Google Offering $91,000 Rewards for Linux Kernel, GKE Zero-Days

Technology giant Google is offering bigger cash awards for hackers reporting critical security flaws affecting the Linux Kernel, GKE, Kubernetes, and kCTF.

In November last year, Google tripled the bug bounty rewards for Linux kernel flaws reported through its Vulnerability Rewards Program (VRP), for payouts of up to $50,337 for zero-day issues.

This week, the company announced it is nearly doubling that amount and offering a maximum reward of $91,337 for exploits that meet certain criteria. The maximum payout includes a base reward and three bonuses.

The base reward for the first exploit submitted for a certain vulnerability is $31,337, with no reward being offered for duplicate exploits.

However, the search advertising giant is offering a bonus of $20,000 for zero-day security bugs (paid for the first valid exploit), another $20,000 bonus for vulnerabilities that do not require unprivileged user namespaces (paid for the first valid exploit), and a third $20,000 bonus for exploits using novel exploit techniques (paid for duplicate exploits too).

The new rewards structure also offers participating researchers the possibility to earn as much as $71,337 for 1-day exploits, and at least $20,000 for duplicate exploits that use novel techniques.

However, Google said it would also limit the number of rewards for 1days to only one per version/build.  “There are 12-18 GKE releases per year on each channel, and we have two clusters on different channels, so we will pay the 31,337 USD base rewards up to 36 times (no limit for the bonuses).”
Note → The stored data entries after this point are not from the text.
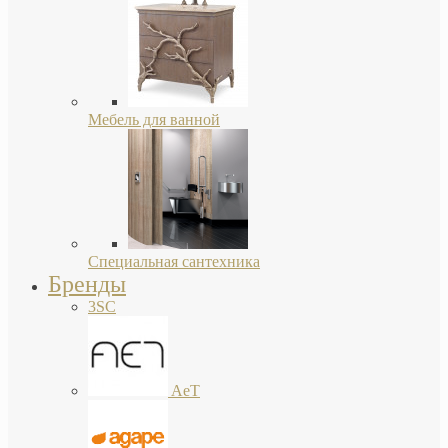
Мебель для ванной
Специальная сантехника
Бренды
3SC
AeT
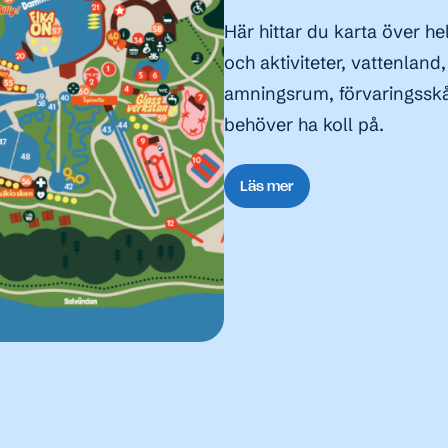
Här hittar du karta över 
och aktiviteter, vattenland,
amningsrum, förvaringsskåp
behöver ha koll på.
Läs mer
The company recommends that researchers test their exploits in their own kCTF clusters, to make sure that no other participants to the VRP will access the exploit. 
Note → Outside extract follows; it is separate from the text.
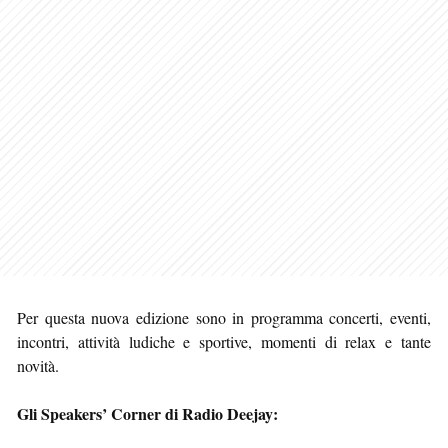
Per questa nuova edizione sono in programma concerti, eventi,
incontri, attività ludiche e sportive, momenti di relax e tante
novità.
Gli Speakers’ Corner di Radio Deejay:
Furthermore, the company says that, moving forward, zero-day submissions no longer have to include a flag at first, that reports for 1-day should include links to patches, and that the same form can be used to submit both exploits and flags.

“If you had submitted an exploit checksum for a 0day, please make sure that you include the original exploit as well as the final exploit and make sure to submit it within a week after the patch is merged on mainline,” Google added.

The company is now using a cluster for the REGULAR release channel and another for the RAPID release channel, to provide bug hunters with increased flexibility.

Since launching the expansion of kCTF VRP in November 2021, Google received nine vulnerability submissions — including five zero-days and two 1-days — and paid more than $175,000 in bug bounty rewards.